Eleanor Mitchell (Dickinson College, Carlisle, Pennsylvania, USA)
Sarah Barbara Watstein (University of North Carolina, Wilmington, North Carolina, USA)

Reference Services Review

ISSN: 0090-7324

Article publication date: 8 August 2016

393

Citation

Mitchell, E. and Watstein, S.B. (2016), "Editorial", Reference Services Review, Vol. 44 No. 3, pp. 218-218. https://doi.org/10.1108/RSR-06-2016-0040

Publisher

:

Emerald Group Publishing Limited

Copyright © 2016, Emerald Group Publishing Limited


Ideas you can use

Conferences and professional gatherings of academic librarians and library stakeholders provide opportunities for learning, networking and kick starting new ideas. Practitioners are eager to walk away from a conference with concrete suggestions to reinvigorate and rejuvenate their service programs. In this issue, we bring together a number of articles with practical and immediate application and implication for your library’s services.

Several manuscripts provide thoughtful, in-depth discussion of front-line reference and user services. The integration of technology into service design and delivery is the focus of five manuscripts – “Impact of Web-Scale Discovery on Reference Inquiry” (Koclanes, Copenhaver), “Are Reference Pop-up Widgets Welcome or Annoying? A Usability Study” (Imler, Garcia, Clements), “Building Bridges: Outreach to International Students via Vernacular Language Videos” (Li, McDowell, Wang), “Changing the Face of Reference and User Services: Adoption of Social Media in Top Ghanaian Academic Libraries” (Akenkorah-Marfo and Akussah) and “Studying the Impact of Blended learning that uses the Online PBwiki Guided by Activity Theory on LIS Students’ Knowledge Management” (Barhoumi). We suggest readers will be especially interested in Blake and Morse’s work, “Keeping your Options Open: A Review of Open Source and Free Technologies for Instructional Use in Higher Education”, which presents and describes a number of free technologies to use and to introduce to patrons. Rogers and Carrier consider research consultations in “A Qualitative Investigation of Patrons’ Experiences with Academic Library Research Consultations”. The manuscript by Gonnerman and Johnson considers service providers themselves, specifically “Peer Reference Assistants in a Small Liberal Arts College: Case Study”. And don’t overlook Saunders’ manuscript titled “Teaching the Reference Interview through Practice-Based Assignments”. Lastly, consider the results of Pierard’s and Bordeianu’s survey on the status and sustainability of reference collections in learning commons at Association of Research Library (ARL) member libraries.

Other manuscripts focus on information literacy instruction.

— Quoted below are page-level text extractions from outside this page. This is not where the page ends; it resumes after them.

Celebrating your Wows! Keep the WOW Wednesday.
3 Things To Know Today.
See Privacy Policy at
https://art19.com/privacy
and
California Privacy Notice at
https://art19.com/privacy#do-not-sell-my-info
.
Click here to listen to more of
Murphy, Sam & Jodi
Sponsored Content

These include Bury’s article, “Learning from Faculty Voices on Information Literacy: Opportunities and Challenges for Undergraduate Literacy Education” and Lantz, Insua, Armstrong and Pho’s work “Student Bibliographies: Charting Research Skills over Time”. Artemchik joins the information literacy instruction conversation with insights on “Using the Instructional Design Process in Tutorial Development”. In a related vein, Zhang, Stonebraker and Promman consider our users and their experience of online help – “Understanding Library Users’ Preferences and Expectations of Online Help”.

There are many tangible takeaways in this issue. We believe that this practitioner-oriented issue will foster learning, networking and kick starting of new ideas among readers at all levels, from next-generation librarians to seasoned practitioners and their supervisors alike.